● **TASK ITEM**
Pull out every line below containing the word "Lotus".

-------- INFORMATION GIVEN --------

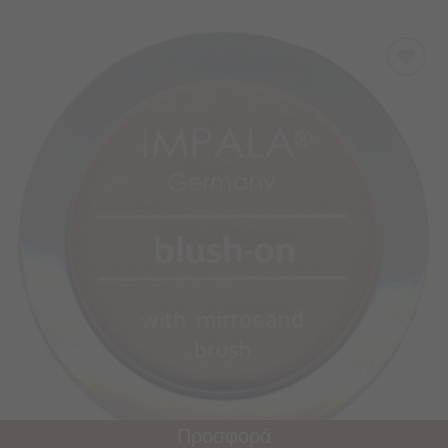
Προσθήκη
στα
Αγαπημένα
Προσφορά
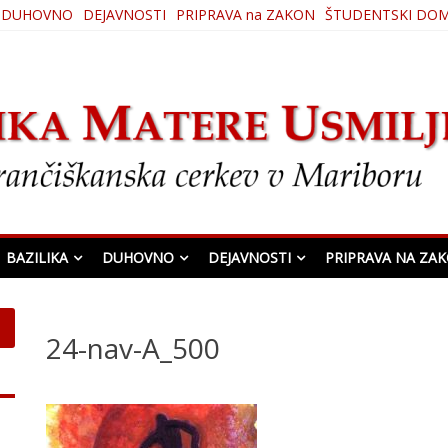
DUHOVNO
DEJAVNOSTI
PRIPRAVA na ZAKON
ŠTUDENTSKI DO
ljenja
BAZILIKA
DUHOVNO
DEJAVNOSTI
PRIPRAVA NA ZA
24-nav-A_500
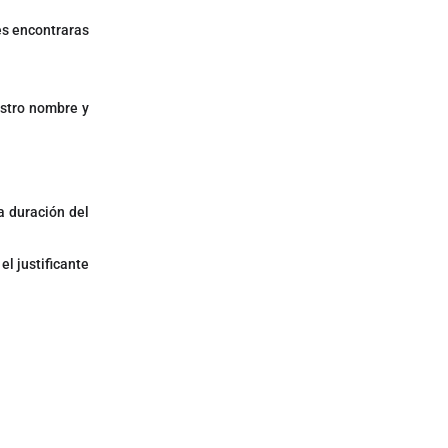
es encontraras
estro nombre y
a duración del
l justificante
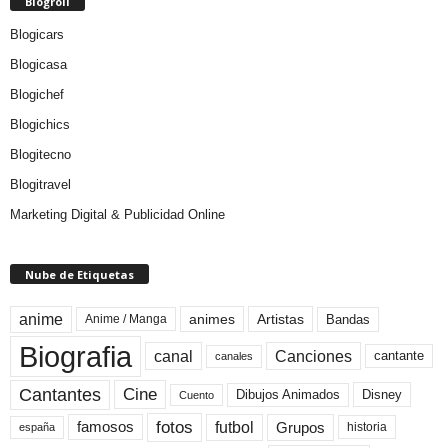
Blogroll
Blogicars
Blogicasa
Blogichef
Blogichics
Blogitecno
Blogitravel
Marketing Digital & Publicidad Online
Nube de Etiquetas
anime
animes
Artistas
Bandas
Anime / Manga
Biografia
canal
Canciones
cantante
canales
Cine
Cantantes
Dibujos Animados
Disney
Cuento
fotos
futbol
Grupos
famosos
historia
españa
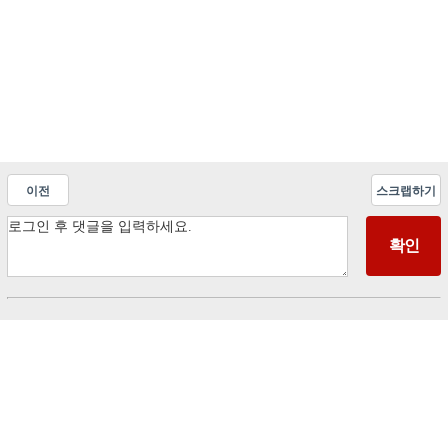
이전
스크랩하기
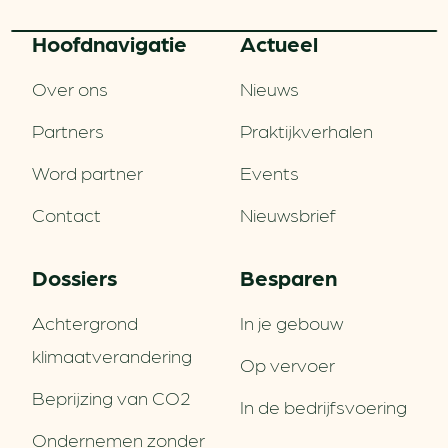
Hoofd­navigatie
Actueel
Over ons
Nieuws
Partners
Praktijkverhalen
Word partner
Events
Contact
Nieuwsbrief
Dossiers
Besparen
Achtergrond
In je gebouw
klimaatverandering
Op vervoer
Beprijzing van CO2
In de bedrijfsvoering
Ondernemen zonder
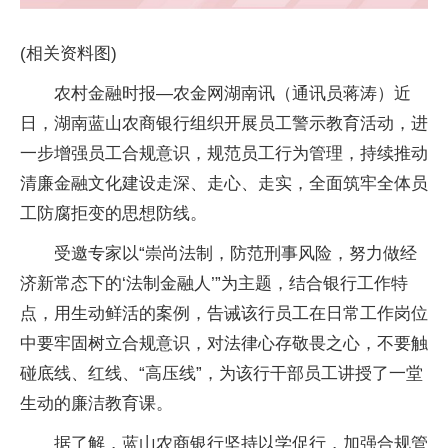
(相关资料图)
农村金融时报—农金网湖南讯（通讯员蒋涛）近
日，湖南蓝山农商银行组织开展员工警示教育活动，进
一步增强员工合规意识，规范员工行为管理，持续推动
清廉金融文化建设走深、走心、走实，全面筑牢全体员
工防腐拒变的思想防线。
受邀专家以“崇尚法制，防范刑事风险，努力做经
济新常态下的‘法制金融人’”为主题，结合银行工作特
点，用生动鲜活的案例，告诫该行员工在日常工作岗位
中要牢固树立合规意识，对法律心存敬畏之心，不要触
碰底线、红线、“高压线”，为该行干部员工讲授了一堂
生动的廉洁教育课。
据了解，蓝山农商银行坚持以学促行，加强合规管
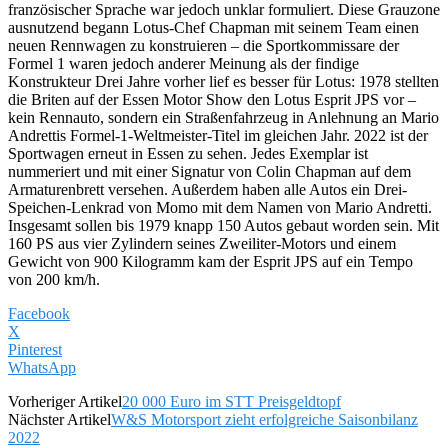
französischer Sprache war jedoch unklar formuliert. Diese Grauzone
ausnutzend begann Lotus-Chef Chapman mit seinem Team einen
neuen Rennwagen zu konstruieren – die Sportkommissare der
Formel 1 waren jedoch anderer Meinung als der findige
Konstrukteur Drei Jahre vorher lief es besser für Lotus: 1978 stellten
die Briten auf der Essen Motor Show den Lotus Esprit JPS vor –
kein Rennauto, sondern ein Straßenfahrzeug in Anlehnung an Mario
Andrettis Formel-1-Weltmeister-Titel im gleichen Jahr. 2022 ist der
Sportwagen erneut in Essen zu sehen. Jedes Exemplar ist
nummeriert und mit einer Signatur von Colin Chapman auf dem
Armaturenbrett versehen. Außerdem haben alle Autos ein Drei-
Speichen-Lenkrad von Momo mit dem Namen von Mario Andretti.
Insgesamt sollen bis 1979 knapp 150 Autos gebaut worden sein. Mit
160 PS aus vier Zylindern seines Zweiliter-Motors und einem
Gewicht von 900 Kilogramm kam der Esprit JPS auf ein Tempo
von 200 km/h.
Facebook
X
Pinterest
WhatsApp
Vorheriger Artikel
20 000 Euro im STT Preisgeldtopf
Nächster Artikel
W&S Motorsport zieht erfolgreiche Saisonbilanz
2022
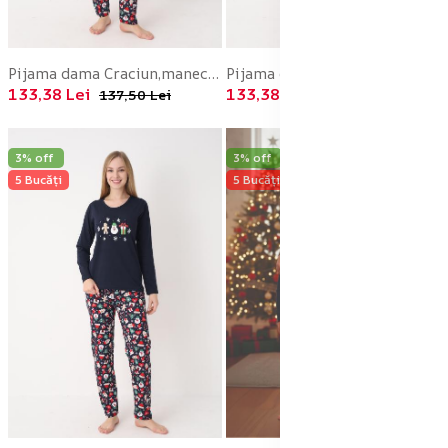
Pijama dama Craciun,maneca lunga si pantaloni lungi,imprimeu figurine festive, En-gros
Pijama dama Craciun,maneca lunga si pantaloni lungi,imprimeu figurine festive, En-gros
133,38 Lei
133,38 Lei
137,50 Lei
137,50 Lei
3% off
3% off
5 Bucăți
5 Bucăți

--------

● **RESPONSE TO THE TASK**
ausnutzend begann Lotus-Chef Chapman mit seinem Team einen
Konstrukteur Drei Jahre vorher lief es besser für Lotus: 1978 stellten
die Briten auf der Essen Motor Show den Lotus Esprit JPS vor –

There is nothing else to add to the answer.